#### Task to carry out
With the pictures left out, retype exactly the lines below starting at the line that contains "вернуться к тому" and ending at the line that contains "(scolex : c’est-à-dire à".

Dataset records

= Beginning of Section =

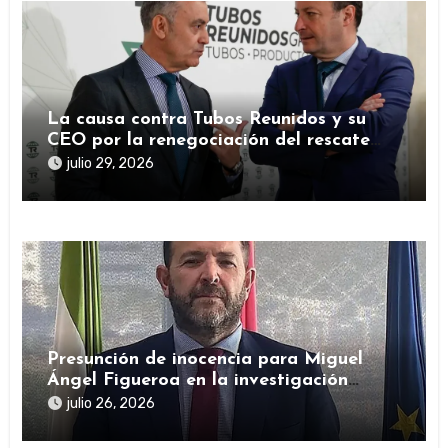
La causa contra Tubos Reunidos y su
CEO por la renegociación del rescate
público durante la pandemia
julio 29, 2026
Presunción de inocencia para Miguel
Ángel Figueroa en la investigación
sobre SEPI
julio 26, 2026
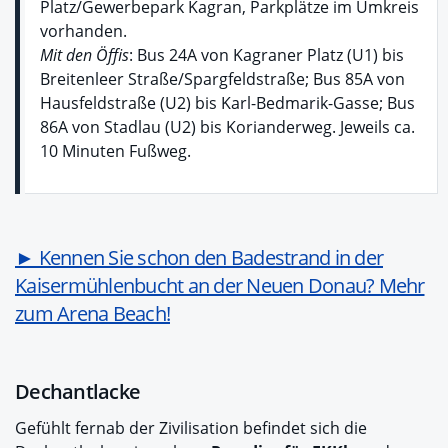
Platz/Gewerbepark Kagran, Parkplätze im Umkreis
vorhanden.
Mit den Öffis
: Bus 24A von Kagraner Platz (U1) bis
Breitenleer Straße/Spargfeldstraße; Bus 85A von
Hausfeldstraße (U2) bis Karl-Bedmarik-Gasse; Bus
86A von Stadlau (U2) bis Korianderweg. Jeweils ca.
10 Minuten Fußweg.
► Kennen Sie schon den Badestrand in der
Kaisermühlenbucht an der Neuen Donau? Mehr
zum Arena Beach!
Dechantlacke
Gefühlt fernab der Zivilisation befindet sich die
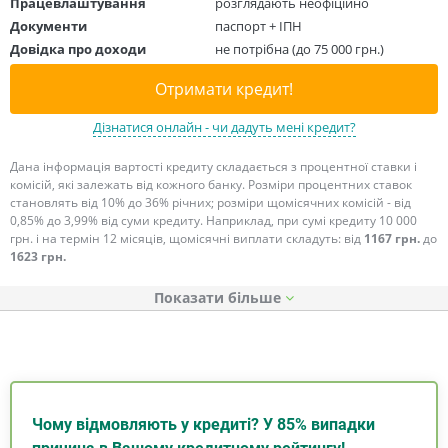
Працевлаштування
розглядають неофіційно
Документи
паспорт + ІПН
Довідка про доходи
не потрібна (до 75 000 грн.)
Отримати кредит!
Дізнатися онлайн - чи дадуть мені кредит?
Дана інформація вартості кредиту складається з процентної ставки і
комісій, які залежать від кожного банку. Розміри процентних ставок
становлять від 10% до 36% річних; розміри щомісячних комісій - від
0,85% до 3,99% від суми кредиту. Наприклад, при сумі кредиту 10 000
грн. і на термін 12 місяців, щомісячні виплати складуть: від
1167 грн.
до
1623 грн.
Показати
Чому відмовляють у кредиті? У 85% випадки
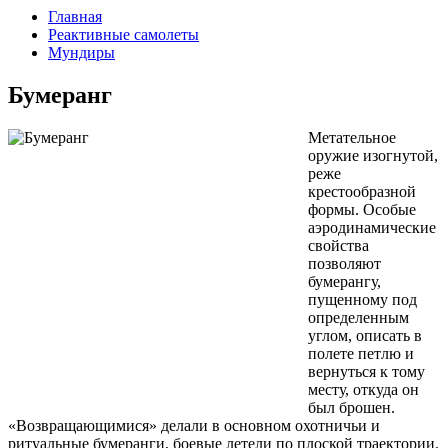
Главная
Реактивные самолеты
Мундиры
Бумеранг
Метательное
оружие изогнутой,
реже
крестообразной
формы. Особые
аэродинамические
свойства
позволяют
бумерангу,
пущенному под
определенным
углом, описать в
полете петлю и
вернуться к тому
месту, откуда он
был брошен.
«Возвращающимися» делали в основном охотничьи и
ритуальные бумеранги, боевые летели по плоской траектории.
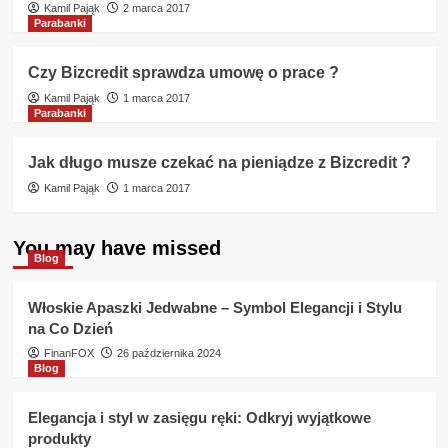
Kamil Pająk
2 marca 2017
Parabanki
Czy Bizcredit sprawdza umowę o prace ?
Kamil Pająk
1 marca 2017
Parabanki
Jak długo musze czekać na pieniądze z Bizcredit ?
Kamil Pająk
1 marca 2017
You may have missed
Blog
Włoskie Apaszki Jedwabne – Symbol Elegancji i Stylu
na Co Dzień
FinanFOX
26 października 2024
Blog
Elegancja i styl w zasięgu ręki: Odkryj wyjątkowe
produkty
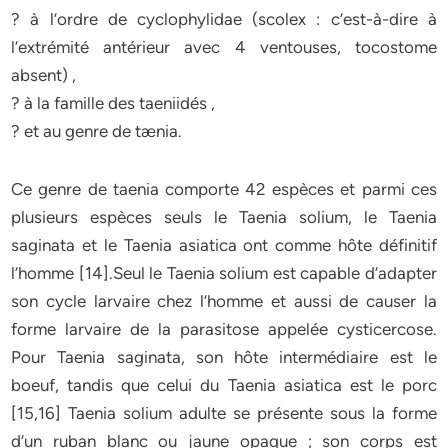
? à l’ordre de cyclophylidae (scolex : c’est-à-dire à
l’extrémité antérieur avec 4 ventouses, tocostome
absent) ,
? à la famille des taeniidés ,
? et au genre de tænia.
Ce genre de taenia comporte 42 espèces et parmi ces
plusieurs espèces seuls le Taenia solium, le Taenia
saginata et le Taenia asiatica ont comme hôte définitif
l’homme [14].Seul le Taenia solium est capable d’adapter
son cycle larvaire chez l’homme et aussi de causer la
forme larvaire de la parasitose appelée cysticercose.
Pour Taenia saginata, son hôte intermédiaire est le
boeuf, tandis que celui du Taenia asiatica est le porc
[15,16] Taenia solium adulte se présente sous la forme
d’un ruban blanc ou jaune opaque ; son corps est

= End of Section =

#### Answer to this task
вернуться к тому
месту, откуда он
был брошен.
«Возвращающимися» делали в основном охотничьи и
ритуальные бумеранги, боевые летели по плоской траектории.
Kamil Pająk
2 marca 2017
Parabanki
Czy Bizcredit sprawdza umowę o prace ?
Kamil Pająk
1 marca 2017
Parabanki
Jak długo musze czekać na pieniądze z Bizcredit ?
Kamil Pająk
1 marca 2017
You may have missed
Blog
Włoskie Apaszki Jedwabne – Symbol Elegancji i Stylu
na Co Dzień
FinanFOX
26 października 2024
Blog
Elegancja i styl w zasięgu ręki: Odkryj wyjątkowe
produkty
? à l’ordre de cyclophylidae (scolex : c’est-à-dire à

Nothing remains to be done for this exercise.